Transforming growth factor b1 (TGF-b1), a cytokine whose levels are elevated in the airways of patients with asthma, perpetuates airway inflammation and modulates airway structural cell remodeling. However, the role of TGF-b1 in excessive airway narrowing in asthma, or airway hyperresponsiveness (AHR), remains unclear. In this study, we set out to investigate the direct effects of TGF-b1 on human airway smooth muscle (HASM) cell shortening and hyperresponsiveness. The dynamics of AHR and single-cell excitation-contraction coupling were measured in human precision-cut lung slices and in isolated HASM cells using supravital microscopy and magnetic twisting cytometry, respectively. In human precision-cut lung slices, overnight treatment with TGF-b1 significantly augmented basal and carbachol-induced bronchoconstriction. In isolated HASM cells, TGF-b1 increased basal and methacholine-induced cytoskeletal stiffness in a dose- and time-dependent manner.

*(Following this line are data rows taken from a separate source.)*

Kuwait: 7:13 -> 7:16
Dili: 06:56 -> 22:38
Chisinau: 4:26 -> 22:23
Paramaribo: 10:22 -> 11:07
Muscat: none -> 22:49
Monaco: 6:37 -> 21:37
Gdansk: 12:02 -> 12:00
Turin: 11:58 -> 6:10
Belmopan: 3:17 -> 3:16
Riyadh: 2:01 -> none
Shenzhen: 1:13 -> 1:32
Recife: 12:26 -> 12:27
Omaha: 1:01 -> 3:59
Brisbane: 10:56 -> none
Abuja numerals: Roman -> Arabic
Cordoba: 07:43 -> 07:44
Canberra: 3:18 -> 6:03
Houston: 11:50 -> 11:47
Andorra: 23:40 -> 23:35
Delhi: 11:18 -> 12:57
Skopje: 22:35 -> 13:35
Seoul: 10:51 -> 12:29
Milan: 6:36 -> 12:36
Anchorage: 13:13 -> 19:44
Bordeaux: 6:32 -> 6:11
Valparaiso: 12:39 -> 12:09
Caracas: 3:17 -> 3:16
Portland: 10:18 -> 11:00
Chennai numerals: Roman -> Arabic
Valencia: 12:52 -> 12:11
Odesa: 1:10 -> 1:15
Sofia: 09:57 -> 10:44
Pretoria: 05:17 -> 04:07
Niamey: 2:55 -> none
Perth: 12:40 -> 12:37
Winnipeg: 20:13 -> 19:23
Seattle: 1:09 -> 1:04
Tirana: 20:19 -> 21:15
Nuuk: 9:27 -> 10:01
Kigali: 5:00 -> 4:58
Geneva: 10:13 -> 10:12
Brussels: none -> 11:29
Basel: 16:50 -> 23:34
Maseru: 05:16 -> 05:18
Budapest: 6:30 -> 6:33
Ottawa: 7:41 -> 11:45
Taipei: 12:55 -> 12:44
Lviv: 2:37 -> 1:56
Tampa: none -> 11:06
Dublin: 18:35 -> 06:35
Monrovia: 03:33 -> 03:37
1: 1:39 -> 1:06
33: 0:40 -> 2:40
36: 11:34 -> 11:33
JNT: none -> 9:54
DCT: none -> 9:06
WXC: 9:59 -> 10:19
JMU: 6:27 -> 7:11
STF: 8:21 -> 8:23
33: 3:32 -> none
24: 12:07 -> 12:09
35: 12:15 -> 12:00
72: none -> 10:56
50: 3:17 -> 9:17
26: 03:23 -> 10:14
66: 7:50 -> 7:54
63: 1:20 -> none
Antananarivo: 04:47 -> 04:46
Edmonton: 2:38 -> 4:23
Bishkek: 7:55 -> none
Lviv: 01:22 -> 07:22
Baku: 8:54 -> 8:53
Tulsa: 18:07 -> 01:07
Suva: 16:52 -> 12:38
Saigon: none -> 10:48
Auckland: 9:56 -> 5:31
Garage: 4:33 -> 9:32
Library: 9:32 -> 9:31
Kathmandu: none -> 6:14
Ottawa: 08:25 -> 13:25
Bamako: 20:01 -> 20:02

TGF-b1–induced single-cell contraction was corroborated by concomitant increases in myosin light chain and myosin phosphatase target subunit 1 phosphorylation levels, which were attenuated by small interfering RNA–mediated knockdown of Smad3 and pharmacological inhibition of Rho kinase. Strikingly, these physiological effects of TGF-b1 occurred through a RhoA-independent mechanism, with little effect on HASM cell [Ca 21 ] i levels. Together, our data suggest that TGF-b1 enhances HASM excitation-contraction coupling pathways to induce HASM cell shortening and hyperresponsiveness. These findings reveal a potential link between airway injury–repair responses and bronchial hyperreactivity in asthma, and define TGF-b1 signaling as a potential target to reduce AHR in asthma.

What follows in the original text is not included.